Conto a história: no início, tivemos de criar os embriões… não, espera… exato: primeiro, a agência, que dá assistência a futuros pais LGBT, deu-nos acesso às páginas web onde se escolhe a dadora de óvulos, que será responsável por 50% do ADN da criança… Isto foi em novembro de 2018. Escolhemos a dadora e fomos ao Canadá para se criarem os embriões, isto ainda em 2018… 2019? 18 ou 19? 19. Não, 18. Basicamente, tivemos de nos masturbar para dentro de um frasco… voltámos para casa… (Repara em alguém na plateia e comenta. Sinal de nervosismo.)… e começámos a receber perfis de algumas mulheres que estavam interessadas em ser a nossa surrogate — a gestante de substituição — de forma altruísta, o que significa que é ela que nos escolhe. E não o contrário. Mas só em junho de 2019 é que fomos escolhidos pela… chamemos-lhe Tiffany. Ficámos super felizes, mas rapidamente ficou claro que alguma coisa não estava bem, porque ela não nos respondia. Finalmente, lá mandou uma mensagem a dizer que tinha de desistir. Porque tinha problemas com o marido… não interessa. Ficámos destruídos. Tivemos uma conversa com a agência canadiana que gere esta parte da relação com as surrogates e eles: «Não se preocupem, vamos encontrar-vos outra pessoa.» Mas a pessoa que eles encontraram… descobrimos… tinha registo criminal e… porque tinha sido apanhada com armas em casa. Foi um choque. Depois ainda descobrimos que a chefe da agência canadiana… que ela própria tinha tido problemas com a lei, e que ela… bem, na verdade já sabíamos… tínhamos lido na Internet que ela tinha sido investigada e multada por infringir a lei canadiana porque… declarava que era tudo altruísta mas depois as surrogates tinham mesmo um salário.
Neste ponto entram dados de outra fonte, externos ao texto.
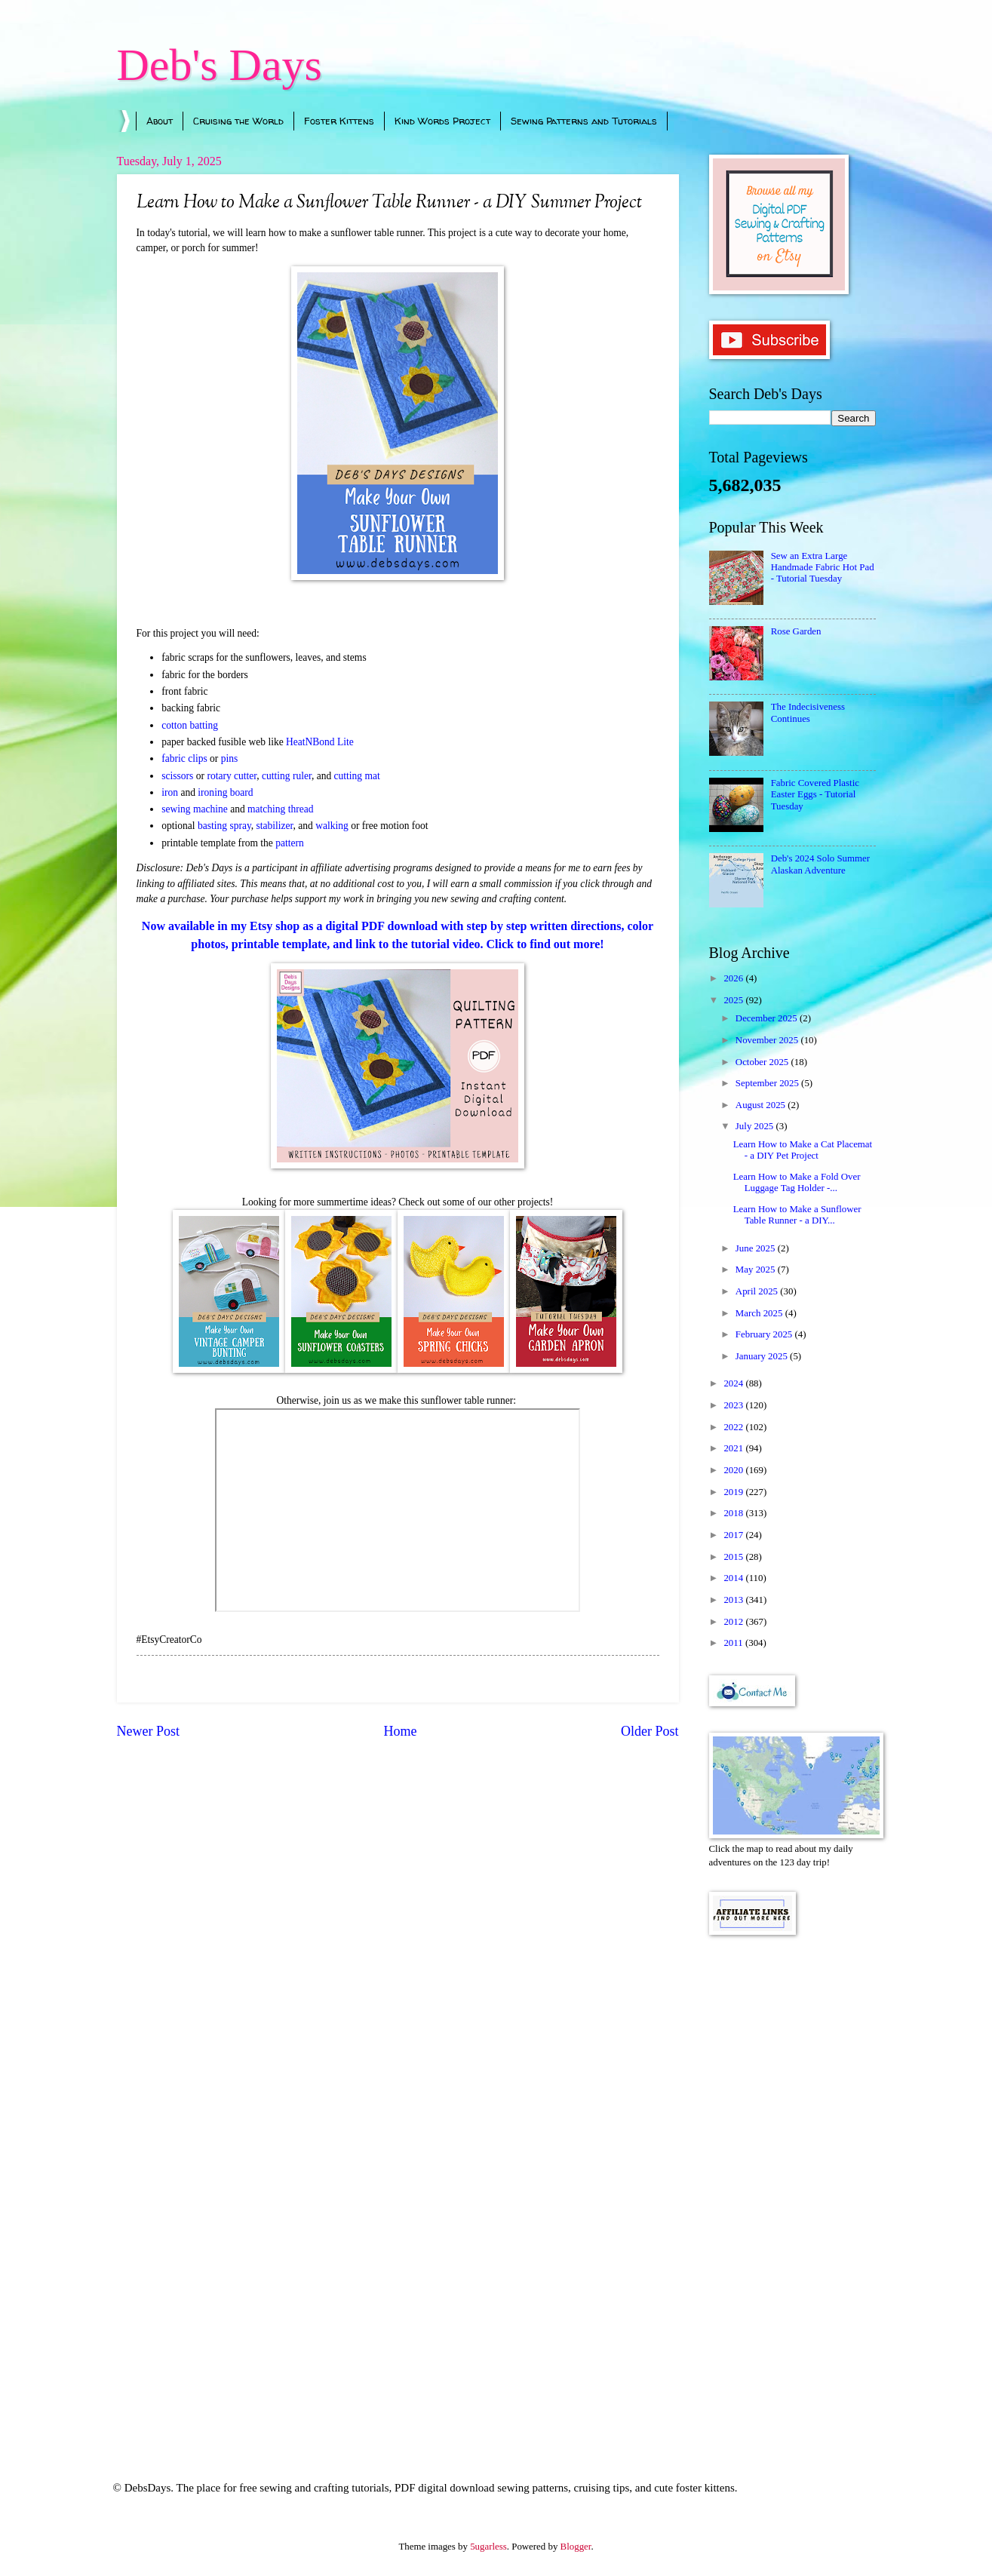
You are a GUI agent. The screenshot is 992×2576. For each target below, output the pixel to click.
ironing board (225, 792)
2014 (734, 1578)
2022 (734, 1427)
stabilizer (274, 825)
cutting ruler (287, 775)
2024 (734, 1383)
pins (229, 758)
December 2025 (768, 1018)
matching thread (280, 809)
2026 (734, 978)
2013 (734, 1600)
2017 (734, 1535)
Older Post (650, 1731)
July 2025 (756, 1126)
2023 (734, 1405)
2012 (734, 1622)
O que é ilegal. (Fica embaraçado. Com tudo.) Complicado. Mas pronto, já estávamos metidos naquilo tudo e queríamos focar-nos no objetivo. Um mês depois fomos escolhidos outra vez, isto já no fim de 2019, pela… chamemos-lhe Crystal… que era muito querida, tinha uma família simpática e queria muito começar… e nós: «’bora!» Até que ela começou a dizer que «não sei quê», que tinha um problema com a filha, que andava nervosa… por

isso, atrasámos duas vezes a transferência do embrião, o que acabou por ser um atraso fatal porque se deu a pandemia. E as clínicas fecharam durante imenso tempo. E só no verão é que a transferência acabou por acontecer, em agosto de 2020. Ela ligou-nos por FaceTime durante o procedimento… e vimos mesmo no monitor o embrião a ser colocado e ela… sentiu-se imediatamente grávida! E nós um bocado naquela… Mas a verdade é que ficou mesmo grávida! Aí já nos atrevemos a sonhar. Uma semana, duas semanas… 12 semanas, 16 semanas. E às 20 semanas… recebo uma chamada da tal mulher da agência, chamemos-lhe Rachel: «Hi, it’s Rachel.» «Hi, Rachel, how are you?» «Fine! But listen: there’s no easy way to say this: there’s no heartbeat.» … Congelei… fiquei sem falar. Imenso tempo. Estava a tentar perceber o que ela me estava a dizer. E disse: «But… how?» E ela: «Crystal just had a scan and there’s no heartbeat.» E eu: «But she sent us photos.» Não conseguia… não sei… Só pensava: «Enganaram-se. Enganaram-se, não pode ser! Algum erro com a ecografia.» E aí ela diz… vai haver uma autópsia e… eu… aquela palavra, autópsia, ficou assim a ecoar na minha cabeça… parecia que ia perder os sentidos. E disse: «How’s Crystal?» E ela: «She’s in a pretty terrible way…» E eu: «Tenho de ligar já ao meu marido.» Estávamos em países diferentes. Liguei mas ele estava a dar uma aula. E eu mandei uma mensagem: «Podes sair da aula?» E ele pergunta: «É grave?» E eu disse: «Sim.»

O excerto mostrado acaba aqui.